Whether you're doing a one-way ANOVA or a factorial ANOVA, you have the possibility of running multiple statistical
tests. If you do a factorial ANOVA, you're doing that automatically: at the very least the ANOVA will tell you the results of three
tests (whether the first main effect is significant, whether the second main effect is significant, and whether the interaction is
significant). If you do a one-way ANOVA, you might run multiple tests at a later step (if your ANOVA is significant, meaning that
there's some difference between your groups, then you might run a bunch of t-tests, comparing English vs. Mandarin, English vs.
Cantonese, and Cantonese vs. Mandarin).
In either of these situations you might face the multiple comparisons problem.
What statistical tests mean, and why multiple comparisons are a problem
Remember that a p-value tells you how likely the observed data are to have occurred if there were not
actually an effect in reality.
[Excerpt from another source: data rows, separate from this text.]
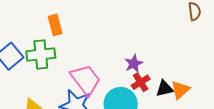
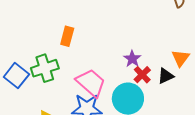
orange rectangle: (55, 25) -> (67, 36), moved, turned 42
orange triangle: (180, 90) -> (181, 58), moved

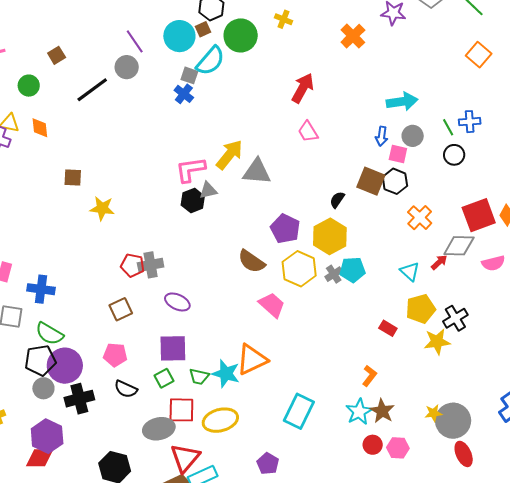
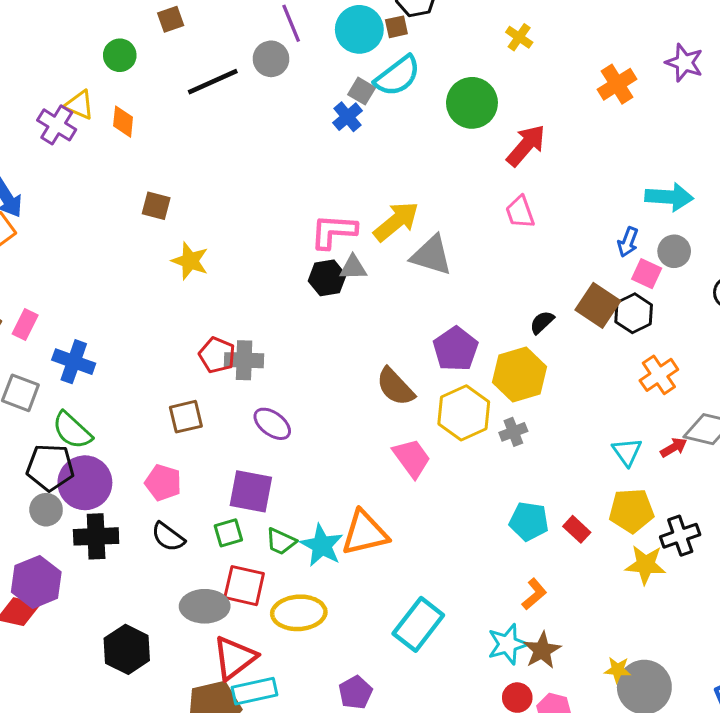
green circle: (241, 35) -> (472, 103), moved
cyan pentagon: (352, 270) -> (529, 521), moved

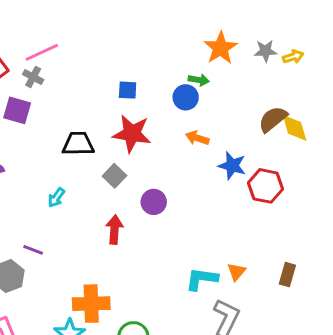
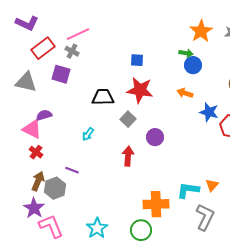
blue circle: (186, 97) -> (193, 65), moved
orange cross: (91, 304) -> (156, 204), moved

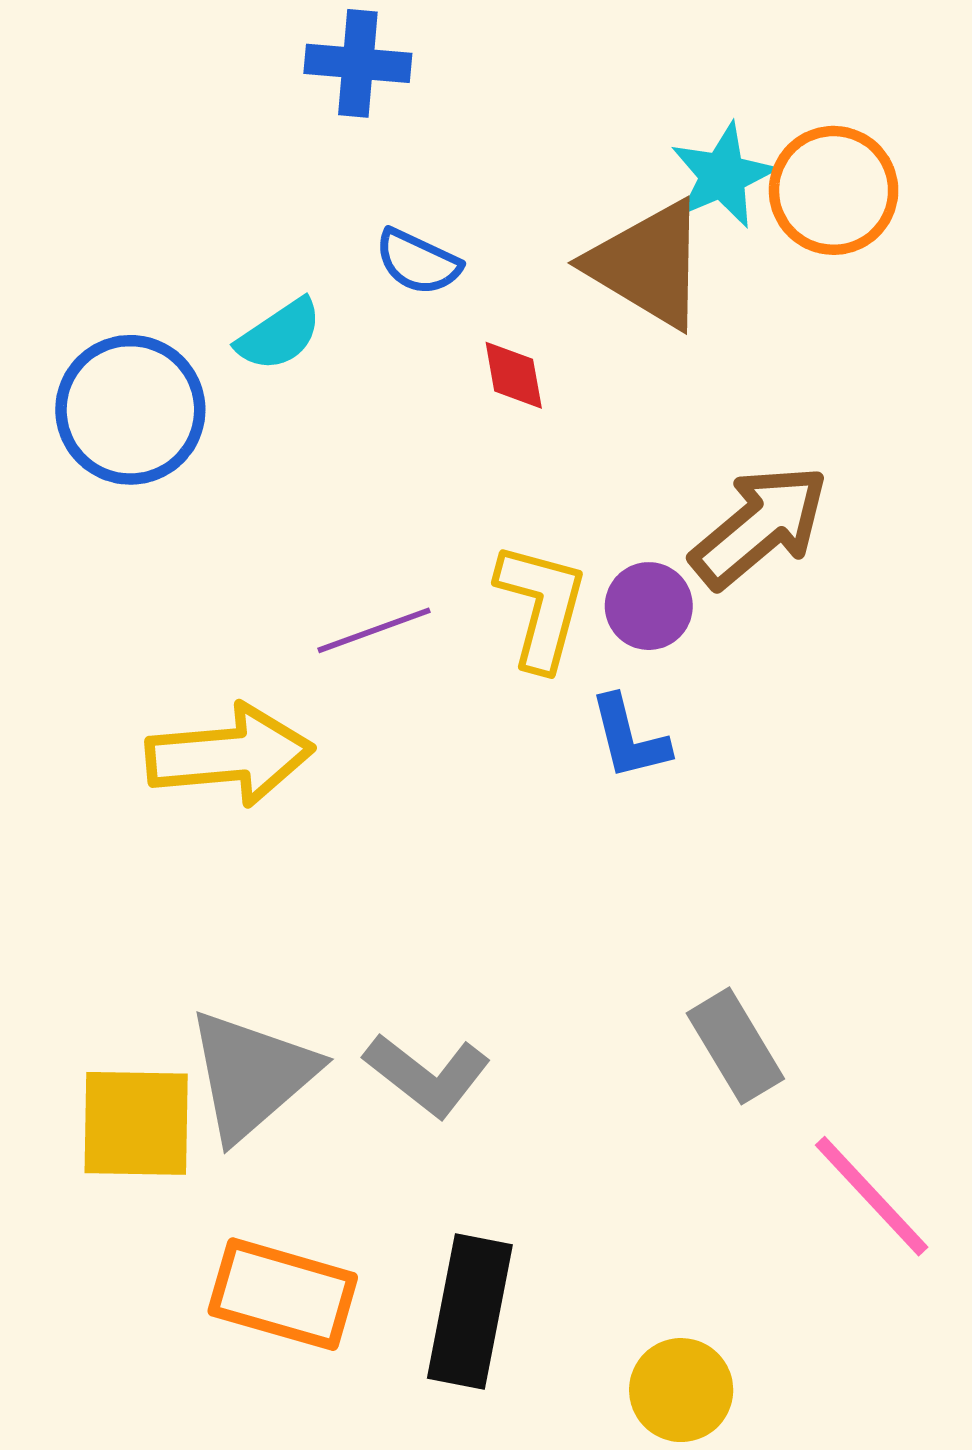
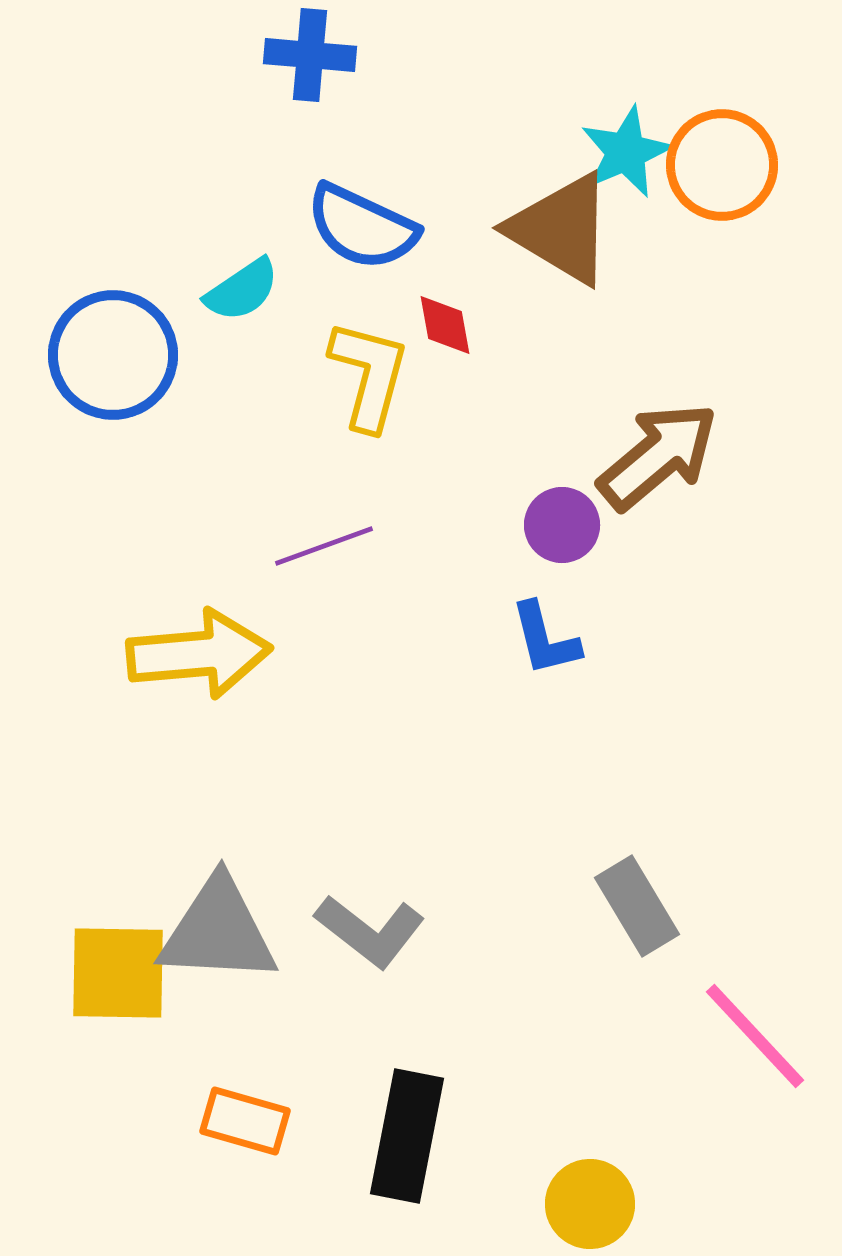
blue semicircle: (418, 262) -> (362, 227), size x1.5
yellow L-shape: (541, 606) -> (369, 375), moved
gray triangle: (252, 1075) -> (218, 931), turned 44
orange rectangle: (283, 1294) -> (245, 1121), size x0.7

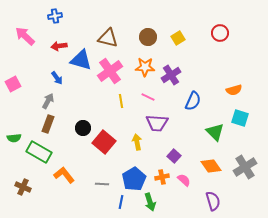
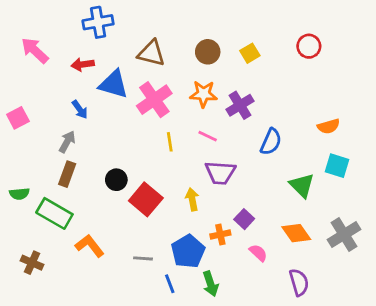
blue cross: (55, 16) -> (98, 22), moved, size x1.5
orange cross: (162, 177) -> (220, 235), moved
blue line: (121, 202) -> (170, 284), turned -32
The standard in most fields is that we only call something "significant" if the p-value is
below .05, i.e., below 5%. This has a specific, and important, consequence:
If we do a million experiments about a given topic, and the actual situation in the real world is that there is
no effect, then 5% of our experiments will falsely conclude that there is a real effect.
For this reason, p-values are considered a means of error control. In a single study, they
are pretty much meaningless; but as more and more people do studies about a phenomenon, the use of p-values will help make
sure that no more than 5% (or whatever other level is used in the field) of studies will wrongly conclude that there is an effect.
The limitation of this is that it assumes that your study has just one test of that important hypothesis. If there is
no effect in the real world, and you do one test (and you decided that you will only call your results "significant" if
p<.05), then there is a 5% chance that you will wrongly say there is an effect. However, if you use that same dataset to
make lots of tests of the same hypothesis, your chance of making a wrong conclusion increases.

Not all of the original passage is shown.